In 1979 a San Diego schoolgirl shot up her classroom because she didn’t like Mondays. And unless you were directly affected by that tragedy, you probably remember it mainly because some Irish wiseguys wrote a song about it. One of those wiseguys went on to feed the world, and Bob Geldof got to sing “I Don’t Like Mondays” with the Boomtown Rats at the little soiree he put together in 1985, Live Aid.

Oddly, that was about the last anyone heard of the Boomtown Rats, who were then touring a disappointing album (In the Long Grass) and broke up soon afterward. Geldof became a UK tabloid fixture and had a highly spotty solo career, reinventing himself as a punk-folk balladeer. (He last played to a half-full Paradise about six years ago). That was it until last year, when the Boomtown Rats announced a reunion after three decades. They’ve played shows and festivals in the UK, and last weekend they hit the US for exactly two shows, New York on Friday and Boston’s Royale on Sunday.
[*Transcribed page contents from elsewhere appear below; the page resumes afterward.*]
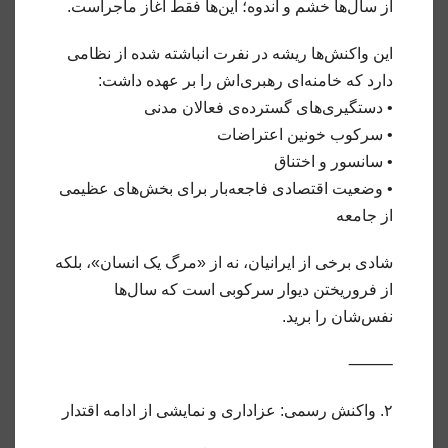
از سال‌ها خشم و اندوه؛ این‌ها فقط آغاز ماجراست.
این واکنش‌ها ریشه در نفرت انباشته شده از نظامی
دارد که خامنه‌ای رهبری‌اش را بر عهده داشت:
• دستگیری‌های گسترده‌ی فعالان مدنی
• سرکوب خونین اعتراضات
• سانسور و اختناق
• وضعیت اقتصادی فاجعه‌بار برای بخش‌های عظیمی
از جامعه
شادی برخی از ایرانیان، نه از «مرگ یک انسان»، بلکه
از فروریختن دیوار سرکوبی است که سال‌ها
نفس‌شان را برید.
⸻
۲. واکنش رسمی: عزاداری و نمایشی از ادامه اقتدار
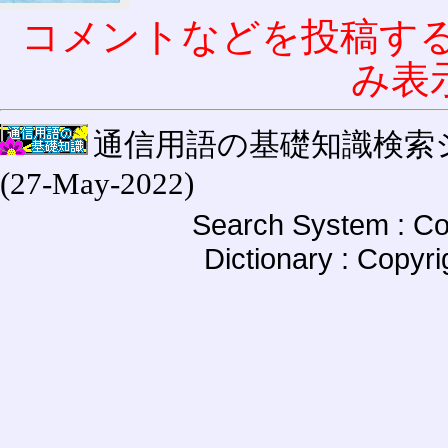
コメントなどを投稿す
み表
通信用語の基礎知識検索システム W
(27-May-2022)
Search System : Co
Dictionary : Copyr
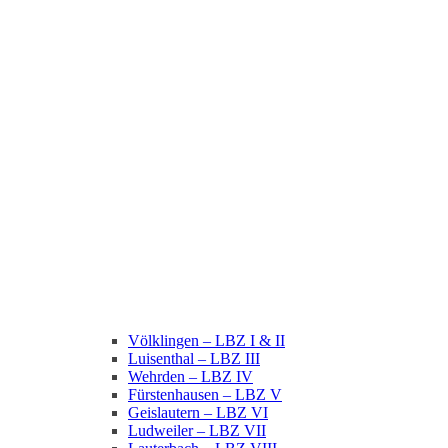
Völklingen – LBZ I & II
Luisenthal – LBZ III
Wehrden – LBZ IV
Fürstenhausen – LBZ V
Geislautern – LBZ VI
Ludweiler – LBZ VII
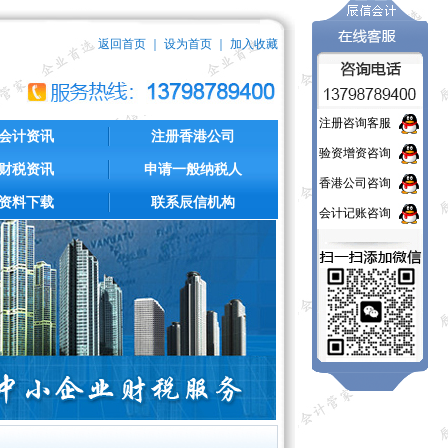
返回首页
｜
设为首页
｜
加入收藏
注册咨询客服
会计资讯
注册香港公司
验资增资咨询
财税资讯
申请一般纳税人
香港公司咨询
资料下载
联系辰信机构
会计记账咨询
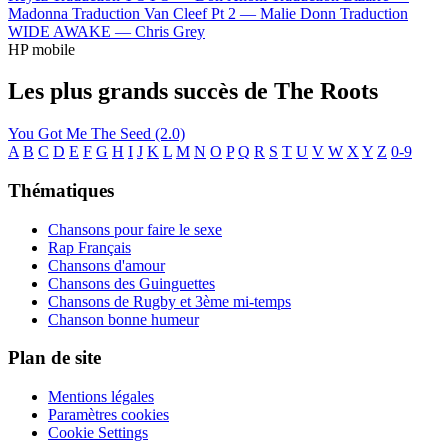
Madonna
Traduction Van Cleef Pt 2 —
Malie Donn
Traduction
WIDE AWAKE —
Chris Grey
HP mobile
Les plus grands succès de The Roots
You Got Me
The Seed (2.0)
A
B
C
D
E
F
G
H
I
J
K
L
M
N
O
P
Q
R
S
T
U
V
W
X
Y
Z
0-9
Thématiques
Chansons pour faire le sexe
Rap Français
Chansons d'amour
Chansons des Guinguettes
Chansons de Rugby et 3ème mi-temps
Chanson bonne humeur
Plan de site
Mentions légales
Paramètres cookies
Cookie Settings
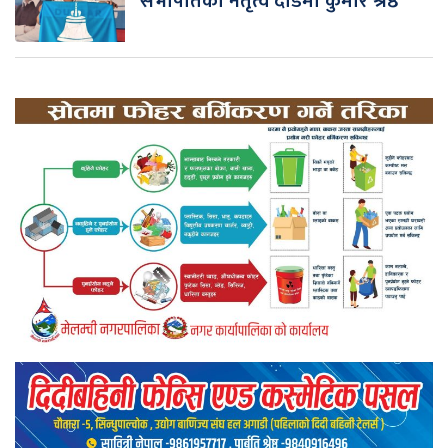
सभापतिको नेतृत्व दौडमा कुमार श्रेष्ठ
The shows were a package mini-tour put on by a beer company, with the Rats headlining a trio of Irish bands (We caught Mundi, a polished folk-rock band who came off like Mumford & Sons with more depth and better hooks—and yes, they cracked the obligatory “I don’t like Mundi” joke). And give Geldof credit for knowing how to make an entrance: From the looks of things, he’s spent his long exile studying Mick Jagger (or maybe it was David Johansen) videos: Wearing a newly-grown blond mane of hair and a fake-snakeskin jacket and pants, he strutted, pouted and thrust his hips in a way that few 62-year-old frontmen could get away with. If you only knew Geldof from the Live Aid era or the ponderous solo band, you probably didn’t know that this kind of sexy swagger used to be his trademark.
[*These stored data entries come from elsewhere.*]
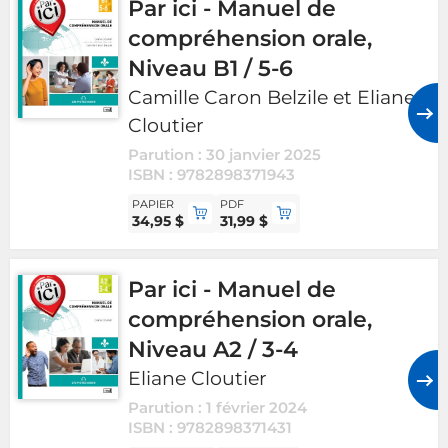
Par ici - Manuel de
compréhension orale,
Niveau B1 / 5-6
Camille Caron Belzile et Eliane
Cloutier
Parution : 30 janvier 2025
ISBN : 9782898371943
PAPIER
PDF
34,95 $
31,99 $
Par ici - Manuel de
compréhension orale,
Niveau A2 / 3-4
Eliane Cloutier
Parution : 1 février 2024
ISBN : 9782898371431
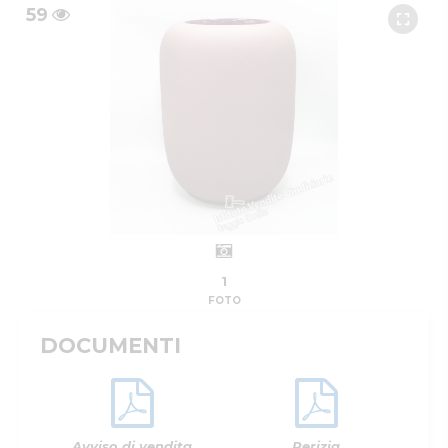
59
1
FOTO
DOCUMENTI
Avviso di vendita
Perizia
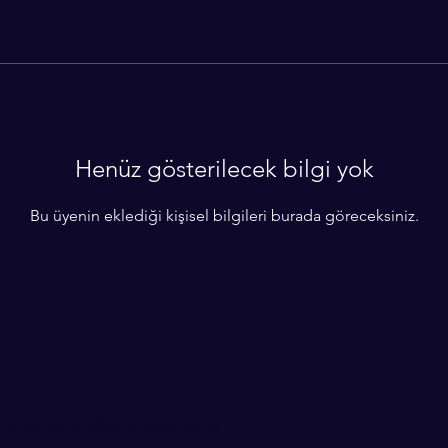
Henüz gösterilecek bilgi yok
Bu üyenin eklediği kişisel bilgileri burada göreceksiniz.
Daha fazla bilgi almak için!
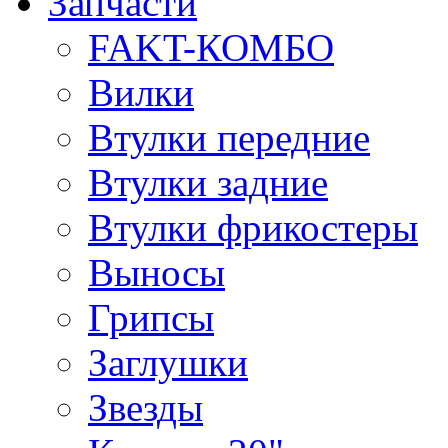
Запчасти
FAKT-КОМБО
Вилки
Втулки передние
Втулки задние
Втулки фрикостеры
Выносы
Грипсы
Заглушки
Звезды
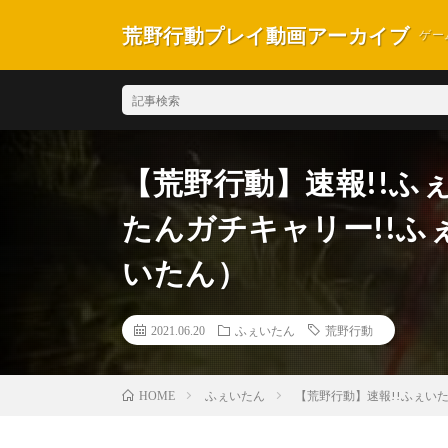
荒野行動プレイ動画アーカイブ
ゲー
【荒野行動】速報!!ふ
たんガチキャリー!!ふ
いたん）
2021.06.20
ふぇいたん
荒野行動
ふぇいたん
【荒野行動】速報!!ふぇい
HOME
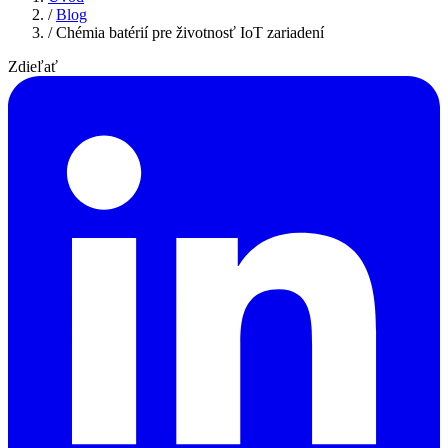
/
Blog
/
Chémia batérií pre životnosť IoT zariadení
Zdieľať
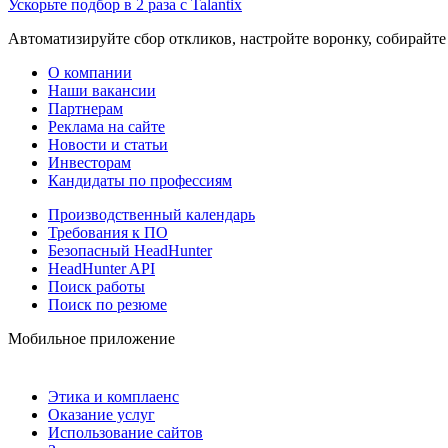
Ускорьте подбор в 2 раза с Talantix
Автоматизируйте сбор откликов, настройте воронку, собирайте
О компании
Наши вакансии
Партнерам
Реклама на сайте
Новости и статьи
Инвесторам
Кандидаты по профессиям
Производственный календарь
Требования к ПО
Безопасный HeadHunter
HeadHunter API
Поиск работы
Поиск по резюме
Мобильное приложение
Этика и комплаенс
Оказание услуг
Использование сайтов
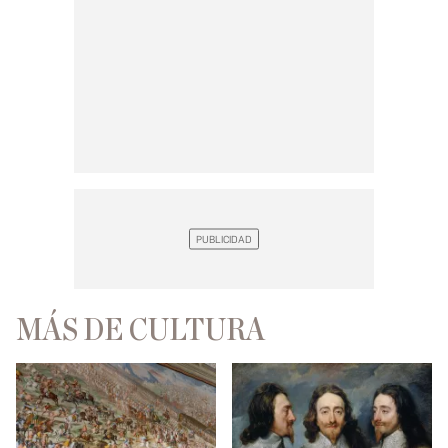
MÁS DE CULTURA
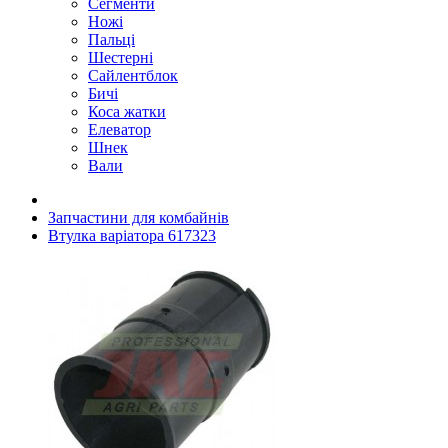
Сегменти
Ножі
Пальці
Шестерні
Сайлентблок
Бичі
Коса жатки
Елеватор
Шнек
Вали
Запчастини для комбайнів
Втулка варіатора 617323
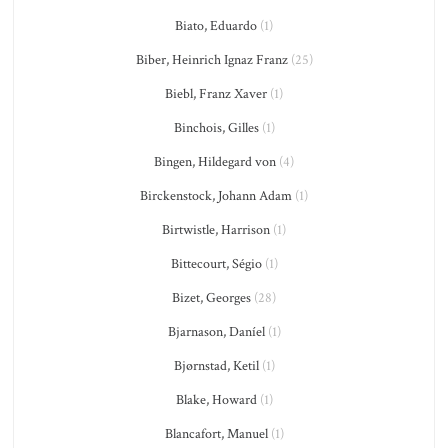
Biato, Eduardo
(1)
Biber, Heinrich Ignaz Franz
(25)
Biebl, Franz Xaver
(1)
Binchois, Gilles
(1)
Bingen, Hildegard von
(4)
Birckenstock, Johann Adam
(1)
Birtwistle, Harrison
(1)
Bittecourt, Ségio
(1)
Bizet, Georges
(28)
Bjarnason, Daníel
(1)
Bjørnstad, Ketil
(1)
Blake, Howard
(1)
Blancafort, Manuel
(1)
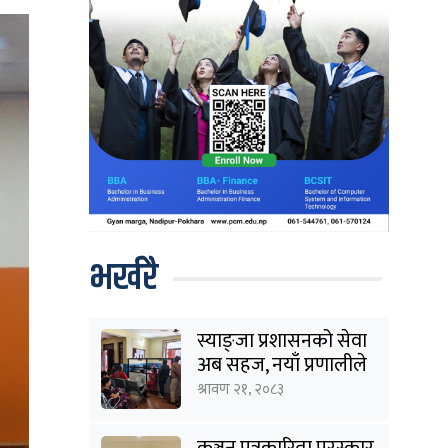
भर्खरै
स्याङ्जा प्रशासनको सेवा
अब सहज, नयाँ प्रणालीले
घटायो लाइन र झन्झट
श्रावण २१, २०८३
कञ्चन पत्रकारिता पुरस्कार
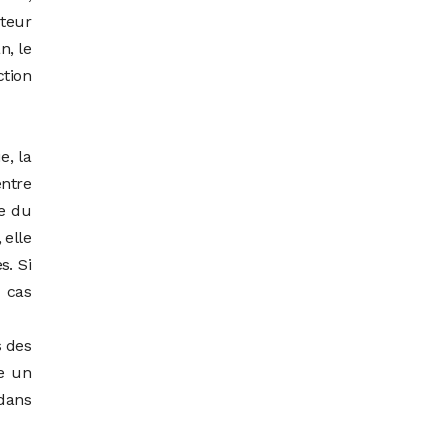
cteur
n, le
tion
e, la
ntre
le du
 elle
s. Si
 cas
s des
me un
 dans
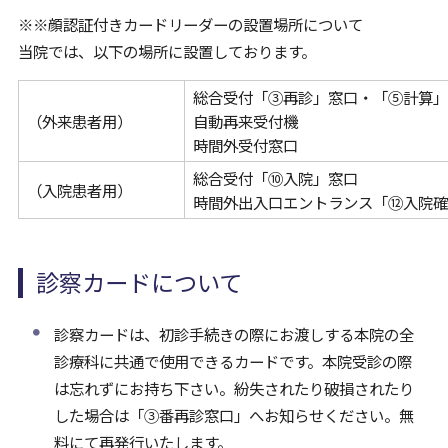
※※顔認証付きカードリーダーの設置場所について
当院では、以下の場所に設置しております。
総合受付「③再診」窓口・「⑤計算」
（外来患者用）
自動再来受付機
時間外受付窓口
総合受付「⑩入院」窓口
（入院患者用）
時間外出入口エントランス「⑫入院確
診察カードについて
診察カードは、初診手続きの際にお渡しする本院の全
診療科に共通で使用できるカードです。本院受診の際
は忘れずにお持ち下さい。紛失されたり破損されたり
した場合は「③番再診窓口」へお知らせください。無
料にて再発行いたします。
The band included three more original Rats (guitarist Garry Roberts, drummer Simon Crowe and bassist Pete Briquette) and two stand-ins on co-lead guitar and keyboards; setlist was consistent with the UK shows (so was the snakeskin, which Geldof’s apparently worn at every gig). Musically, the Rats were always hard to pin down: They started out punk and quickly swerved into glam-pop, then took on some Queen-type grandeur before dabbling in funk and reggae (Their producer was Robert John “Mutt” Lange, working out the huge ’80s sound he’d later bring to Def Leppard and Shania Twain). But on Sunday they stuck with the punk, drawing only from the first three of their six albums. “I Never Loved Eva Braun” (in which an aging Hitler muses “Oh yeah, I conquered all those countries”) made a suitably cheeky opener, while the schoolgirl-lusting “Mary of the 4th Form,” the misogynistic “She’s Gonna Do You In” and of course “Mondays” (overemoted as always with only piano accompaniment) all proved that bad taste is timeless.

You’ll have to forgive the encore, a new song called, wait for it, “The Boomtown Rats” that aimed to fuse punk with techno. And you’ll have to forgive one occasion where Geldof took his Jagger fixation too far by attempting to play blues harmonica. Those were the night’s only glitches: This was a band that took its reunion as a personal challenge to come off as reckless as they did in their prime, and it was great to see a reunion show with no maturity about it.


Brett Milano has been covering music in Boston for decades, and is the author of Vinyl Junkies: Adventures in Record Collecting (St. Martins, 2001) and The Sound of Our Town: A History of Boston Rock & Roll (Commonwealth Editions, 2007). He recently returned from New Orleans where he was editor of the music and culture magazine OffBeat.